■ **Action item**
The entries below contain pictures. Write out only the lines from the line with "सिवनी मॉब लिंचिंग मामले में गरमाई" up to and including the line with "desafíos ambientales y logísticos. También", exactly, without them.

== Segment start ==

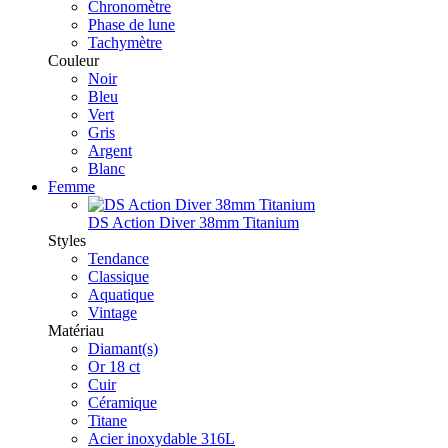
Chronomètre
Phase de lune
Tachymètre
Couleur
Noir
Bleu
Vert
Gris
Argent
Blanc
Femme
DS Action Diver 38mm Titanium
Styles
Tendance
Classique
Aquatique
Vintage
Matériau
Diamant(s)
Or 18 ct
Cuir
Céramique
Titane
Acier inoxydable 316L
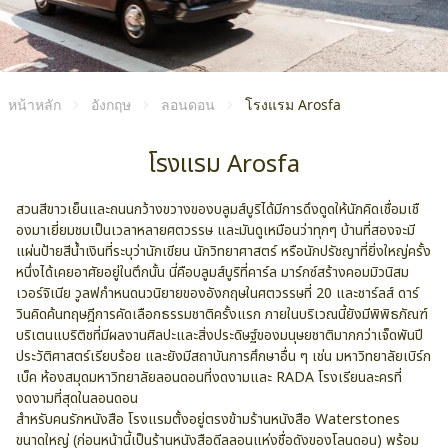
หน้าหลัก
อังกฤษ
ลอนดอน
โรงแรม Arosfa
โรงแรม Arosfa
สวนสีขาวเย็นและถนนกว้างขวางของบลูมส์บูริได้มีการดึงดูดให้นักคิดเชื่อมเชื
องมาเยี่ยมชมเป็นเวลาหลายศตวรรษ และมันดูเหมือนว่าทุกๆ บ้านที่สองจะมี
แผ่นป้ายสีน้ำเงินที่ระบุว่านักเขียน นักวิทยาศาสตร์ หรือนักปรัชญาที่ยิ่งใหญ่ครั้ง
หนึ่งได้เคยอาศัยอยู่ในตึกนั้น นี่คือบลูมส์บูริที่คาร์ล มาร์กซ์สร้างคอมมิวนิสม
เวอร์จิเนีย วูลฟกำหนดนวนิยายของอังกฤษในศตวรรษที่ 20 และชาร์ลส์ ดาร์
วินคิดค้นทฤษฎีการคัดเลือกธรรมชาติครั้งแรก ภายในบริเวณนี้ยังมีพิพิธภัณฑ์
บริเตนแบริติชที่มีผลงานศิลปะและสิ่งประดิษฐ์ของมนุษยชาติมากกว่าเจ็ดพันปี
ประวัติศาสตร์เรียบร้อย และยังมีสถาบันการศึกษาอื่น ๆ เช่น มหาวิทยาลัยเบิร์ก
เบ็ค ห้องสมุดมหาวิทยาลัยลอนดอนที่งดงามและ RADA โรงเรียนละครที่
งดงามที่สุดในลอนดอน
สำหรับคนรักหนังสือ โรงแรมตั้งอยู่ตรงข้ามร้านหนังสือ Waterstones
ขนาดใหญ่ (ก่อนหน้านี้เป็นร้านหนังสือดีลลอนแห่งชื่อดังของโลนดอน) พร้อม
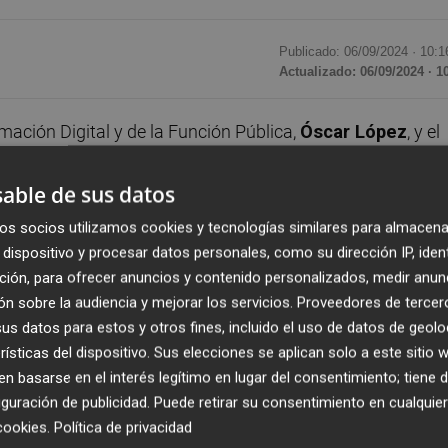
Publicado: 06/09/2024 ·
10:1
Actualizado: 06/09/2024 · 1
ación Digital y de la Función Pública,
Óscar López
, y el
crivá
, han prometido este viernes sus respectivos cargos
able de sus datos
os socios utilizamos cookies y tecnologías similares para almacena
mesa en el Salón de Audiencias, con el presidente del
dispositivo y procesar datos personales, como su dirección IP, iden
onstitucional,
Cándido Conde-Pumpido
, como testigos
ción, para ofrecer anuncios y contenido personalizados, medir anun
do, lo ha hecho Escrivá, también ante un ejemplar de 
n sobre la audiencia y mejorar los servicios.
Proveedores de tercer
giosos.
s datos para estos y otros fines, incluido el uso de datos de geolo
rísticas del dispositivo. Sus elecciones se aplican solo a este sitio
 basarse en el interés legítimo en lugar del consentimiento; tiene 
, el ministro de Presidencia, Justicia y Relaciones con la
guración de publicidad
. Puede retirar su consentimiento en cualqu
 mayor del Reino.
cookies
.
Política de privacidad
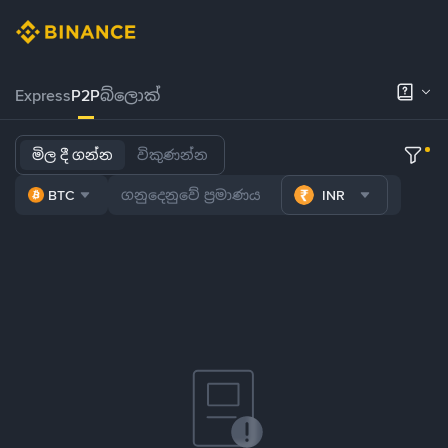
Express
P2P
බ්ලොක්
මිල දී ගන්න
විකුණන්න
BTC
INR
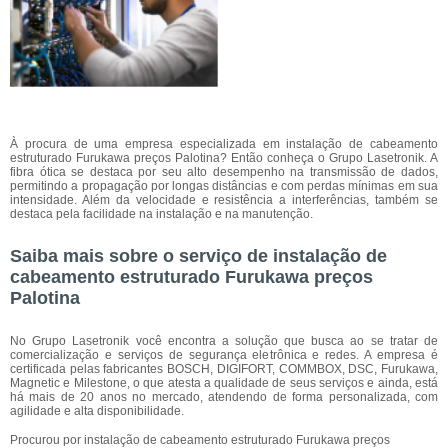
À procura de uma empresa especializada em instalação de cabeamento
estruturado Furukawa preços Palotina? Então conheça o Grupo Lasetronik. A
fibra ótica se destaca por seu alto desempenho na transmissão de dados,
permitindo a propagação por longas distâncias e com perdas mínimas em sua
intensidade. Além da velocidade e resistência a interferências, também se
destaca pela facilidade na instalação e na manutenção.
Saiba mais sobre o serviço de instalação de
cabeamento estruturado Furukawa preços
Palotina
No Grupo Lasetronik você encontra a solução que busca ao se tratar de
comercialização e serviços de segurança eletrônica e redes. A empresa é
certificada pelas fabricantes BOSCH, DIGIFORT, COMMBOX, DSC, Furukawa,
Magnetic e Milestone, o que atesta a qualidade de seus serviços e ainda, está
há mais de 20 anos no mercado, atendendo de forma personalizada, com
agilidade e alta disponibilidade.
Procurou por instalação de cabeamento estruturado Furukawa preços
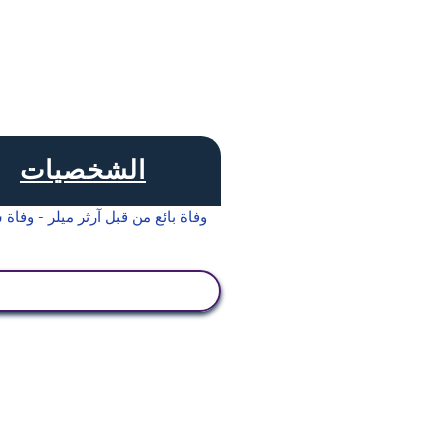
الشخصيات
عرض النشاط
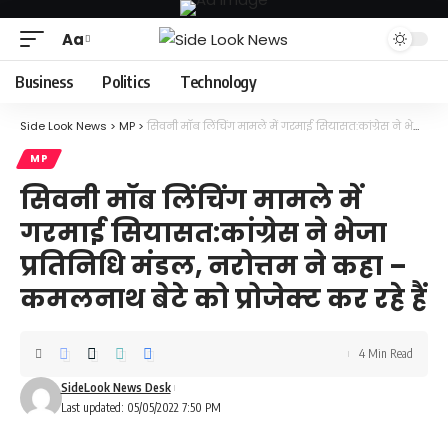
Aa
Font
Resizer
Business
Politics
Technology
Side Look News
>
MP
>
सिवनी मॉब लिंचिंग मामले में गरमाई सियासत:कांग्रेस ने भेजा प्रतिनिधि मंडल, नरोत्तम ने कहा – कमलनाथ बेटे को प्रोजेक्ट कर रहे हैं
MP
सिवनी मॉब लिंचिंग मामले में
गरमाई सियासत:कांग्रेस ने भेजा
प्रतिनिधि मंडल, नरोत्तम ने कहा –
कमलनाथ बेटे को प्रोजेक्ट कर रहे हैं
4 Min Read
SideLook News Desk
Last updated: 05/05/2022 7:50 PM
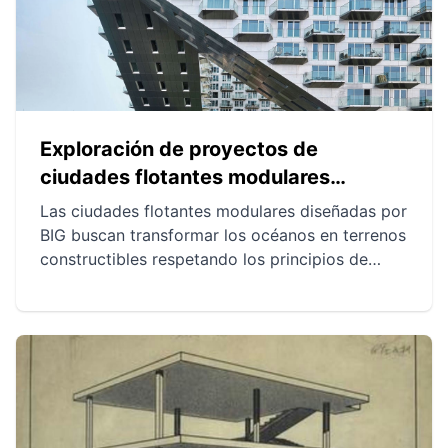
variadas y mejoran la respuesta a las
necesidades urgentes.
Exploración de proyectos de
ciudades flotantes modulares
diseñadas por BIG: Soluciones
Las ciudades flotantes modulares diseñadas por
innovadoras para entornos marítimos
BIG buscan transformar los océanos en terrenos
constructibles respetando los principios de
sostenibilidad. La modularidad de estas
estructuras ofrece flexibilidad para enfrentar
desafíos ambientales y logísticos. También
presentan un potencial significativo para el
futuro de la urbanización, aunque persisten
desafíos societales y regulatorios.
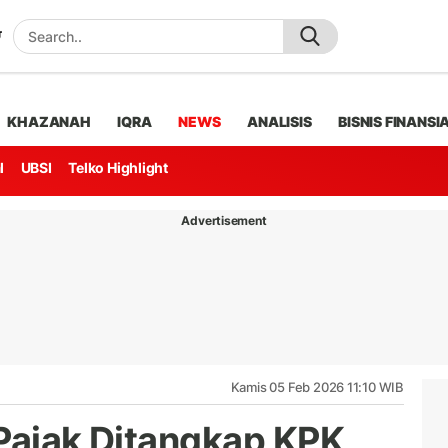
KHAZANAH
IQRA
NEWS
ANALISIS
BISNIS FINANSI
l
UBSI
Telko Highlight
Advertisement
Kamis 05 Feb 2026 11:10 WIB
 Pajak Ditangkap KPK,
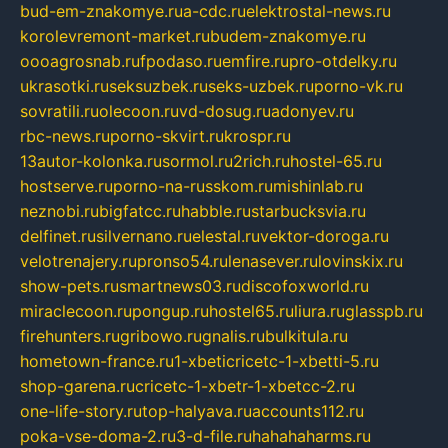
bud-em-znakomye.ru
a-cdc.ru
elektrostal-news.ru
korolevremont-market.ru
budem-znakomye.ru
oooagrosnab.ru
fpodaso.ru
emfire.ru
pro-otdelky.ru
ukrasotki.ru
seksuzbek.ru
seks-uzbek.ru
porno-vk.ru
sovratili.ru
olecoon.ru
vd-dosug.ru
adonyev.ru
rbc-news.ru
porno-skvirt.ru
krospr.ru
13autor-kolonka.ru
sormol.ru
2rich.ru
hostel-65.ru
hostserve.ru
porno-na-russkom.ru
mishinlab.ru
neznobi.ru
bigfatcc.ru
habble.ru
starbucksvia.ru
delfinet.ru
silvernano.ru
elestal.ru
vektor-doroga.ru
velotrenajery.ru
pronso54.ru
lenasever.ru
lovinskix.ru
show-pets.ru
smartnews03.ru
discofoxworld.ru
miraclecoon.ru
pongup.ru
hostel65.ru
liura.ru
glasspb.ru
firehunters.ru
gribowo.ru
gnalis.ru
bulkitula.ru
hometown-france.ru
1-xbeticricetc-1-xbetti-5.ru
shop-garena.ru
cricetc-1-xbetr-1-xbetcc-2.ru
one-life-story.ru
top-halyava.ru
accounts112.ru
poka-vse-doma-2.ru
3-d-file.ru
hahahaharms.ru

== Segment end ==

■ **Output below**
सिवनी मॉब लिंचिंग मामले में गरमाई सियासत:कांग्रेस ने भेजा प्रतिनिधि मंडल, नरोत्तम ने कहा – कमलनाथ बेटे को प्रोजेक्ट कर रहे हैं
MP
सिवनी मॉब लिंचिंग मामले में
गरमाई सियासत:कांग्रेस ने भेजा
प्रतिनिधि मंडल, नरोत्तम ने कहा –
कमलनाथ बेटे को प्रोजेक्ट कर रहे हैं
4 Min Read
SideLook News Desk
Last updated: 05/05/2022 7:50 PM
variadas y mejoran la respuesta a las
necesidades urgentes.
Exploración de proyectos de
ciudades flotantes modulares
diseñadas por BIG: Soluciones
Las ciudades flotantes modulares diseñadas por
innovadoras para entornos marítimos
BIG buscan transformar los océanos en terrenos
constructibles respetando los principios de
sostenibilidad. La modularidad de estas
estructuras ofrece flexibilidad para enfrentar
desafíos ambientales y logísticos. También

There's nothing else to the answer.